TASK INSTRUCTIONS = Without the pictures, write out every entry that follows exactly.

--- MATERIAL PROVIDED ---

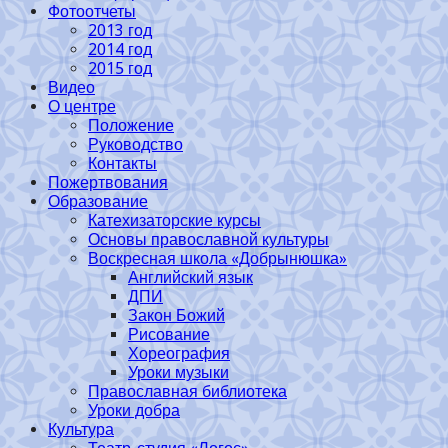
Фотоотчеты
2013 год
2014 год
2015 год
Видео
О центре
Положение
Руководство
Контакты
Пожертвования
Образование
Катехизаторские курсы
Основы православной культуры
Воскресная школа «Добрынюшка»
Английский язык
ДПИ
Закон Божий
Рисование
Хореография
Уроки музыки
Православная библиотека
Уроки добра
Культура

---

REPLY TO THE TASK =
Фотоотчеты
2013 год
2014 год
2015 год
Видео
О центре
Положение
Руководство
Контакты
Пожертвования
Образование
Катехизаторские курсы
Основы православной культуры
Воскресная школа «Добрынюшка»
Английский язык
ДПИ
Закон Божий
Рисование
Хореография
Уроки музыки
Православная библиотека
Уроки добра
Культура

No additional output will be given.